Days before the election, a Las Vegas newspaper reported that Congressman Hagen had not only been the attorney for reputed mobster Vito “the Godfather” Corleone, as was widely known, but also his unofficial ward, which was not. According to the story, Vito’s surviving children sometimes even called Hagen their “brother.” Hagen denied nothing. He cited himself as one of the thousands of charitable efforts made by members of the Corleone family, along with the largest wing of the biggest hospital in Nevada and the upcoming art museum, which would soon be the best in the country west of the Rockies and east of California. He showed the reporter a copy of the Saturday Evening Post article in which the Vito Corleone Foundation was called one of the best new philanthropies of the 1950s and a spread in Life that featured Michael Corleone’s heroism during World War II. Hagen pointed out that the Corleones, whom the reporter seemed to regard as criminals, had never, to a person, been convicted of a crime of any sort, not even jaywalking. She asked him about the several times they’d been charged with crimes, especially the late Santino Corleone. Hagen handed her a copy of the U.S. Constitution and recommended that she read the part about being presumed innocent until proven guilty. The story pointed out that this turn of phrase appears nowhere in that document.

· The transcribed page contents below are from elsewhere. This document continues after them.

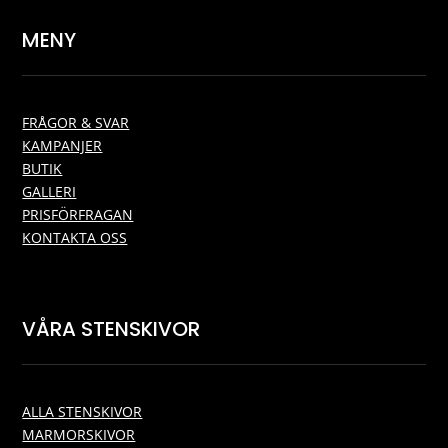
MENY
FRÅGOR & SVAR
KAMPANJER
BUTIK
GALLERI
PRISFÖRFRAGAN
KONTAKTA OSS
VÅRA STENSKIVOR
ALLA STENSKIVOR
MARMORSKIVOR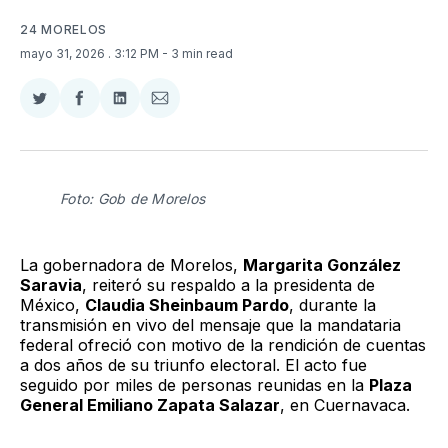
24 MORELOS
mayo 31, 2026
. 3:12 PM
- 3 min read
Compartir
Compartir
Compartir
Compartir
en
en
en
via
Twitter
Facebook
LinkedIn
Email
Foto: Gob de Morelos
La gobernadora de Morelos,
Margarita González
Saravia
, reiteró su respaldo a la presidenta de
México,
Claudia Sheinbaum Pardo
, durante la
transmisión en vivo del mensaje que la mandataria
federal ofreció con motivo de la rendición de cuentas
a dos años de su triunfo electoral. El acto fue
seguido por miles de personas reunidas en la
Plaza
General Emiliano Zapata Salazar
, en Cuernavaca.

It was unclear if the reporter or her editor had gotten a tip about Hagen ’s origins. If they had, it could have come from several different people. Friends and neighbors Hagen had known growing up. Fontane, who’d never liked Hagen. The Chicago outfit, who’d been furious about Hagen ’s appointment. Maybe even-given the crazy way he’d been acting lately-Fredo. It was not inconceivable that the reporter might have figured it out for herself. However it had happened, neither Hagen nor Michael chose to waste any time trying to figure out such a puzzle, at least for now. What was the point? Even without that article, Hagen had been destined to lose the election, and badly.